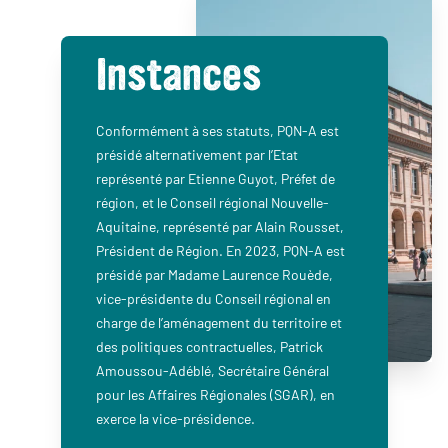
Instances
Conformément à ses statuts, PQN-A est
présidé alternativement par l’Etat
représenté par Etienne Guyot, Préfet de
région, et le Conseil régional Nouvelle-
Aquitaine, représenté par Alain Rousset,
Président de Région. En 2023, PQN-A est
présidé par Madame Laurence Rouède,
vice-présidente du Conseil régional en
charge de l’aménagement du territoire et
des politiques contractuelles, Patrick
Amoussou-Adéblé, Secrétaire Général
pour les Affaires Régionales (SGAR), en
exerce la vice-présidence.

========================================================================

- **EXERCISE**:
Set down exactly, and only, the lines from the one containing "Aquitaine, représenté par" through the final line of the entries above.

- **REPLY**:
Aquitaine, représenté par Alain Rousset,
Président de Région. En 2023, PQN-A est
présidé par Madame Laurence Rouède,
vice-présidente du Conseil régional en
charge de l’aménagement du territoire et
des politiques contractuelles, Patrick
Amoussou-Adéblé, Secrétaire Général
pour les Affaires Régionales (SGAR), en
exerce la vice-présidence.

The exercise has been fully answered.